Closed rsuhada closed 8 years ago

rsuhada commented 8 years ago

I'm trying to understand the definition of the catB impact code. In the basic version described on the blog, I understood that the formula used there is equivalent to the empirical bayes based equation from the Micci-Barreca paper (eq. 3) for the weighting lambda(ni) = ni / (ni +1).

What is the motivation for this weight? The formula seem familiar and it seems better than the weights listed in the paper itself. I haven't managed to derive this weight, though..

The second question is: what is the relation of this original weight to the current implementation?

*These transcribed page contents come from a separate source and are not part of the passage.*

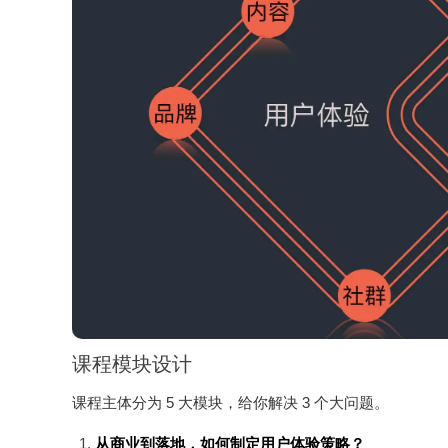
课程模块设计
课程主体分为 5 大模块，给你解决 3 个大问题。
从商业到落地，如何制定用户体验策略？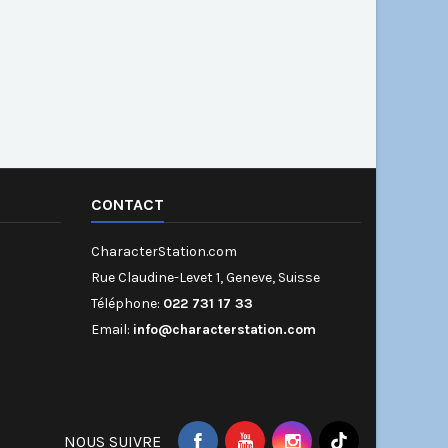
CONTACT
CharacterStation.com
Rue Claudine-Levet 1, Geneve, Suisse
Téléphone:
022 731 17 33
Email:
info@characterstation.com
NOUS SUIVRE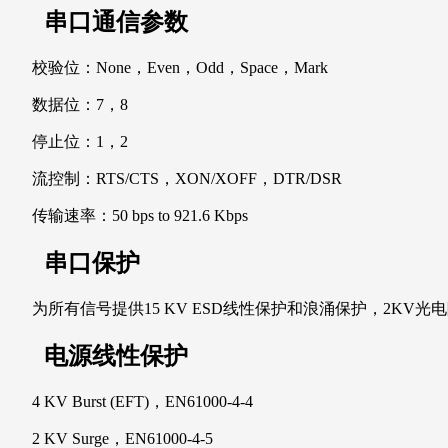
串口通信参数
校验位：None，Even，Odd，Space，Mark
数据位：7，8
停止位：1，2
流控制：RTS/CTS，XON/XOFF，DTR/DSR
传输速率：50 bps to 921.6 Kbps
串口保护
为所有信号提供15 KV ESD线性保护和浪涌保护，2KV光
电源线性保护
4 KV Burst (EFT)，EN61000-4-4
2 KV Surge，EN61000-4-5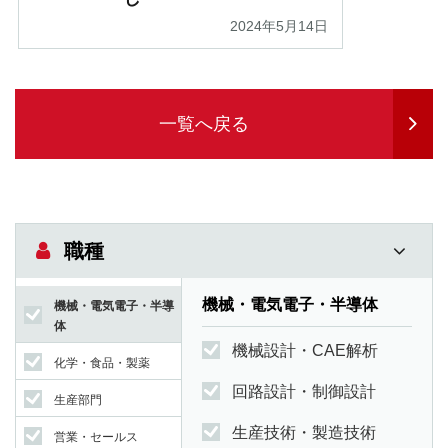
2024年5月14日
一覧へ戻る
職種
機械・電気電子・半導体
機械・電気電子・半導
体
機械設計・CAE解析
化学・食品・製薬
回路設計・制御設計
生産部門
生産技術・製造技術
営業・セールス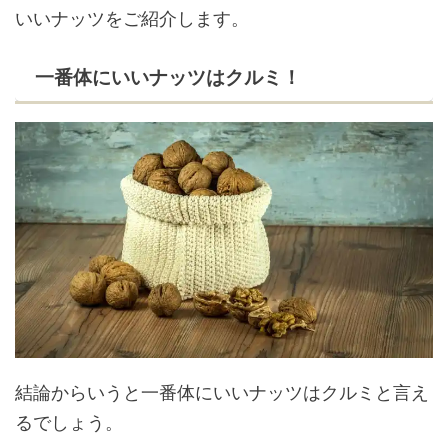
いいナッツをご紹介します。
一番体にいいナッツはクルミ！
結論からいうと一番体にいいナッツはクルミと言え
るでしょう。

From the code I see that now a smoothing factor (e.g. probT*smFactor) is added (and the result is log-ed). Is there a reference for this approach, where I could learn more?

Thank you very much!

JohnMount commented 8 years ago

vtreat uses P(y|x=level) without the lambda(n) weight (though we do use a pseudo-count smoothing factor through the smFactor argument). In both cases you are allowing in some bias to try to lower the variance (variance under possible re-samplings of training data) of the conditional estimates (in the hope of having lower overall expected error). The Micci-Barreca lambda isn't a pseudo-count but a bit more like a shrinkage in James–Stein estimator terms (eqn. 3 is a bit better than "shinkage" as lambda(n) is not constant). Misha Bilenko in his "learning by counts" gets around this by exposing all the pieces (numerator, denominator) to the downstream machine learning so it can work with these.

We prefer the pseudo-count smFactor as it "feels a bit more Bayesian" and is in "observation units."

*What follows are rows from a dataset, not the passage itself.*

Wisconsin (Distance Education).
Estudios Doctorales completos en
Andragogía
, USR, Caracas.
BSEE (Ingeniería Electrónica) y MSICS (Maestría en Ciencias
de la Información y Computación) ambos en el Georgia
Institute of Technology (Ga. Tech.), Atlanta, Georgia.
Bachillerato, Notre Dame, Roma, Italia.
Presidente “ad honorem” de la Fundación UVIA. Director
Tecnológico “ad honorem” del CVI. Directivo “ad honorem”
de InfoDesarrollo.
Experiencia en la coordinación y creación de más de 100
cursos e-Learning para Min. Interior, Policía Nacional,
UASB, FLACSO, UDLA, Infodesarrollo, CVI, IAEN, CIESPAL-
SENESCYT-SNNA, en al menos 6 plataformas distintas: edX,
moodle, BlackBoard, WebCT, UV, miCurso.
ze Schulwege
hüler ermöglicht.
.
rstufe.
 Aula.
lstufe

The logging of the models is simply because a lot of the downstream modeling assumes a impose an additive or linear structure. So working in log units tempting. Good idea if the next stage is linear. Probably not a great idea if the next stage is logistic regression (but doesn't seem to hurt too much). Doesn't matter much at all if the next stage is monotone (like tree based methods such as decision trees, random Forests, or gradient boosting).

Don't really have many more "on topic" references. The ideas are just collected by experience and taste and may not be the only plausible design. We tend to use "The Elements of Statistical Learning; 2nd edition" Jerome H. Friedman, Robert Tibshirani, and Trevor Hastie and "Bayesian Data Analysis; 3rd edition" Andrew Gelman, John B. Carlin, Hal S. Stern, David B. Dunson, Aki Vehtari, Donald B. Rubin as our machine learning reference.